Use this when the photo was already matched to an asset client-side.
### POST `/api/match-text` — Text matching only
Accepts raw text and finds matching assets. Does not run OCR.
Use for barcode scanner input, QR codes, or client-side vision results.
## Auto-Update Logic
When a photo is uploaded through `/api/ocr` and matches database assets:
1. **photo_path** — If the matched asset has no `photo_path` set, the saved photo's URL path is written to the asset. This links the photo directly to the asset record for display in the asset detail view.
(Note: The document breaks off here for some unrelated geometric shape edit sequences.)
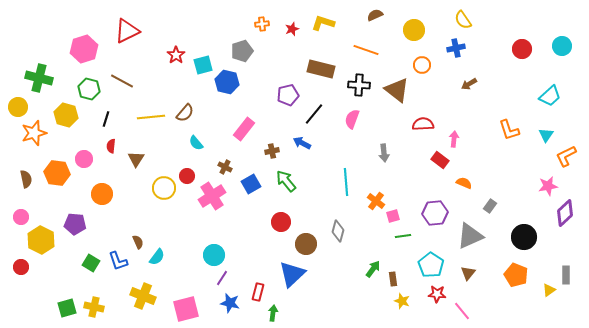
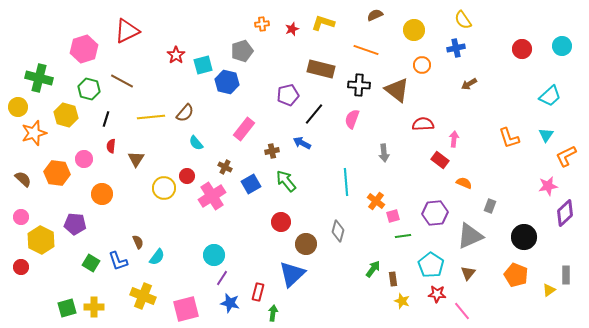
orange L-shape at (509, 130): moved 8 px down
brown semicircle at (26, 179): moved 3 px left; rotated 36 degrees counterclockwise
gray rectangle at (490, 206): rotated 16 degrees counterclockwise
yellow cross at (94, 307): rotated 12 degrees counterclockwise
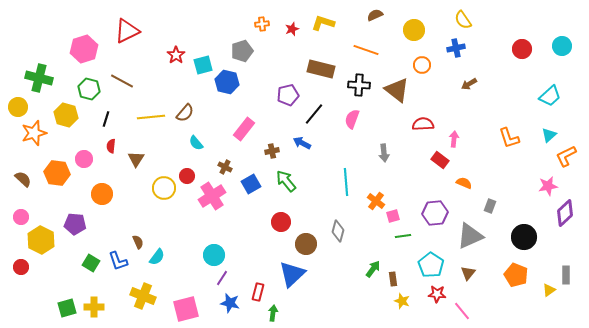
cyan triangle at (546, 135): moved 3 px right; rotated 14 degrees clockwise
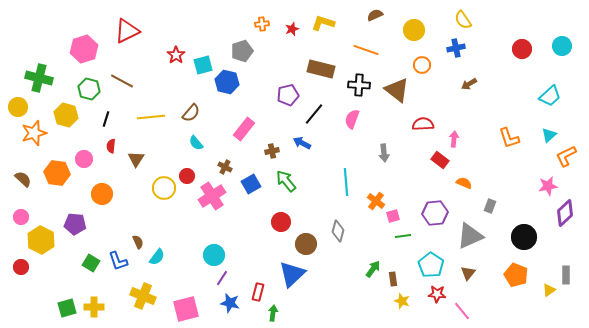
brown semicircle at (185, 113): moved 6 px right
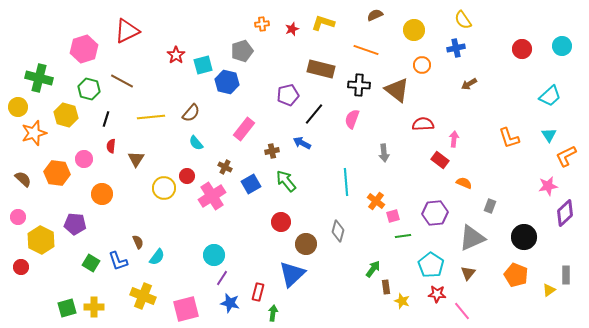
cyan triangle at (549, 135): rotated 21 degrees counterclockwise
pink circle at (21, 217): moved 3 px left
gray triangle at (470, 236): moved 2 px right, 2 px down
brown rectangle at (393, 279): moved 7 px left, 8 px down
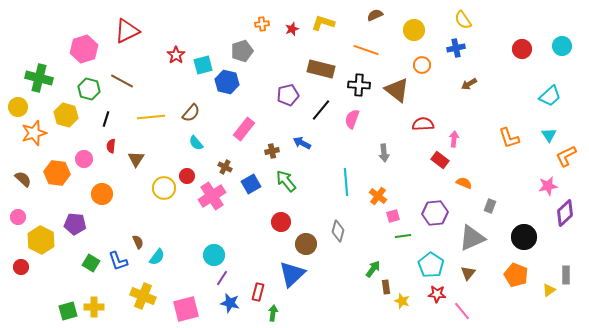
black line at (314, 114): moved 7 px right, 4 px up
orange cross at (376, 201): moved 2 px right, 5 px up
green square at (67, 308): moved 1 px right, 3 px down
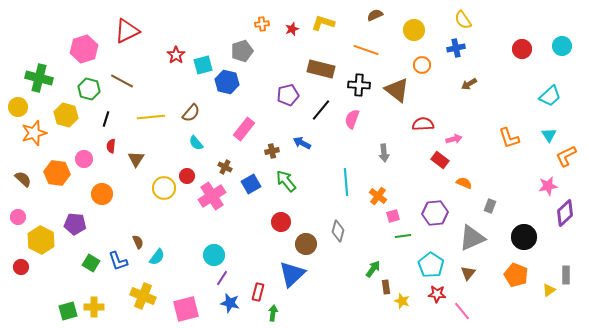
pink arrow at (454, 139): rotated 70 degrees clockwise
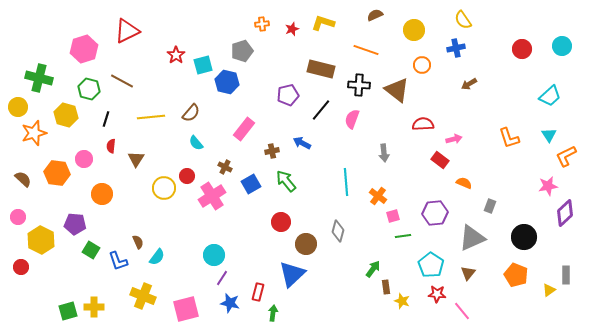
green square at (91, 263): moved 13 px up
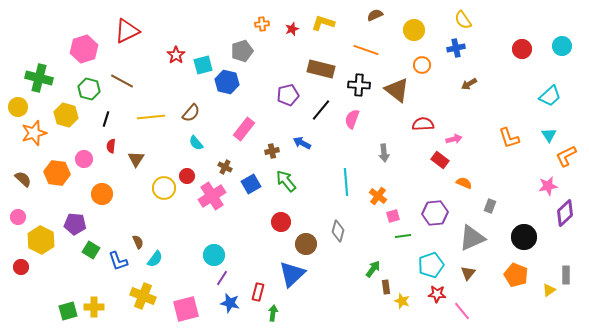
cyan semicircle at (157, 257): moved 2 px left, 2 px down
cyan pentagon at (431, 265): rotated 20 degrees clockwise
2. **serial_number** — If the matched asset has a blank `serial_number` and the OCR text contains a serial-number pattern (prefixed with S/N, Serial#, Equipment ID, etc.), the extracted serial is written to all matched blank-serial assets.
3. **GPS coordinates** — If the photo has EXIF GPS data and the matched asset has no lat/lng coordinates, they are auto-saved.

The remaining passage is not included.